SOURCE MATERIAL START

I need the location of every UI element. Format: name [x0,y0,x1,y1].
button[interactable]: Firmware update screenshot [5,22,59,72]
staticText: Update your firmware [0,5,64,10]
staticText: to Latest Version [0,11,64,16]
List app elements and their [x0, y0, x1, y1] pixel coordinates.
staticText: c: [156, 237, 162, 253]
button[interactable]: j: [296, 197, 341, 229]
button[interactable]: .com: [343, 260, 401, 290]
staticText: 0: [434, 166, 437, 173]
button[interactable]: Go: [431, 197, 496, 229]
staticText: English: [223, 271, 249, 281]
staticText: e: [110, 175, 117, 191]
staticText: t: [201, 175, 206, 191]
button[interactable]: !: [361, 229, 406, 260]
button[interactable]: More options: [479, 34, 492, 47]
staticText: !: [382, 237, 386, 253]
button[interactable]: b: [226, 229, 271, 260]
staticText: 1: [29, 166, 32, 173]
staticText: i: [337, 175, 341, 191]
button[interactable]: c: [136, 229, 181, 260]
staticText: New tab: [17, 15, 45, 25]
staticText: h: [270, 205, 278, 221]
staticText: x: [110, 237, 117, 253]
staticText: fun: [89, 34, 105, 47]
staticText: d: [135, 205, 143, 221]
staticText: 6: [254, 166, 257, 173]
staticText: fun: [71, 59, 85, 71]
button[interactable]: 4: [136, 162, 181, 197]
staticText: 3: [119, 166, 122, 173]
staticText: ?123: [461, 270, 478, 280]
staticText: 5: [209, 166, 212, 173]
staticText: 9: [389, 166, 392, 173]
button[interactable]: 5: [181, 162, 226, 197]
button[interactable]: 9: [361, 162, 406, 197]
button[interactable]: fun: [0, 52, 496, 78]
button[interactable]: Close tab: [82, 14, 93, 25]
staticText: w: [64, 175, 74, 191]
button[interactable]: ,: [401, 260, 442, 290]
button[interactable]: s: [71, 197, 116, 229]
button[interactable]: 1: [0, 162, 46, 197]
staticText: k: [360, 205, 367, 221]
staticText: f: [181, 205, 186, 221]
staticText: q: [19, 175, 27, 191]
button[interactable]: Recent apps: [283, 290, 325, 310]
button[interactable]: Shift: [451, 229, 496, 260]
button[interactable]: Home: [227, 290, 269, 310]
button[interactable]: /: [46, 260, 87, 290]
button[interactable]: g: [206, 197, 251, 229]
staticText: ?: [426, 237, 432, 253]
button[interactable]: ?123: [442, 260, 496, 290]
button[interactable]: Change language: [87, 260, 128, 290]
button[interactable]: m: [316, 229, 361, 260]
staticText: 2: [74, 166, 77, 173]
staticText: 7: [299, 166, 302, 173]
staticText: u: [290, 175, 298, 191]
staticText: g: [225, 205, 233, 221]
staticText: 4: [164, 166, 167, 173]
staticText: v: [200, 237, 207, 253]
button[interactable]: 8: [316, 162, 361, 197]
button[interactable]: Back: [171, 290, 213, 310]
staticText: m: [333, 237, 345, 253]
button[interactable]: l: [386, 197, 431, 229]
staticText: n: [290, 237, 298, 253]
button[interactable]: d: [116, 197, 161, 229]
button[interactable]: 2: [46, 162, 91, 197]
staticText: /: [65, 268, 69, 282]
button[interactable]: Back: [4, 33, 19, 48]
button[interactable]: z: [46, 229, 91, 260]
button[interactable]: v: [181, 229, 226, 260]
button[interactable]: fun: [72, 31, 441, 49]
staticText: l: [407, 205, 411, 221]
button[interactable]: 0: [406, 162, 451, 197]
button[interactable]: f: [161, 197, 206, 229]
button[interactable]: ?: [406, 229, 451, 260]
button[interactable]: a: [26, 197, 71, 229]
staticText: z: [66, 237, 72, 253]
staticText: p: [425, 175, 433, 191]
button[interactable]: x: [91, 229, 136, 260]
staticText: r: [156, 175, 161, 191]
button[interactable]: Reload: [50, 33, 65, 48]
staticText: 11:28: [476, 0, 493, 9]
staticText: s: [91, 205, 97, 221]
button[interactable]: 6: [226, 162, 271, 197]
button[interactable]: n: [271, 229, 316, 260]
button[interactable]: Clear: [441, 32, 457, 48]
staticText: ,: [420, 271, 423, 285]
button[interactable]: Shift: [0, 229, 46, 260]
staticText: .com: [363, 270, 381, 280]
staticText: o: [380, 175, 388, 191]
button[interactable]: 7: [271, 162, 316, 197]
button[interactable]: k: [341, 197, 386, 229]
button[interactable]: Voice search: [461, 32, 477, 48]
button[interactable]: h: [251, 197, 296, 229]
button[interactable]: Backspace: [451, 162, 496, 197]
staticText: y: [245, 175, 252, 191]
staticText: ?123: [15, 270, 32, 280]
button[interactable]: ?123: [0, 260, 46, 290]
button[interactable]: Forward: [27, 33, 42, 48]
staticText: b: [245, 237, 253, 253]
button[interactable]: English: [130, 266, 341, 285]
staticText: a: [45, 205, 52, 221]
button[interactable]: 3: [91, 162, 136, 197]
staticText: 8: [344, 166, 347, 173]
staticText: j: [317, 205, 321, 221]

SOURCE MATERIAL END

◆ TASK TO CARRY OUT
Which lines in the records contain the word "Shift"? Copy each one.

◆ RESULT OF THE EXERCISE
button[interactable]: Shift: [451, 229, 496, 260]
button[interactable]: Shift: [0, 229, 46, 260]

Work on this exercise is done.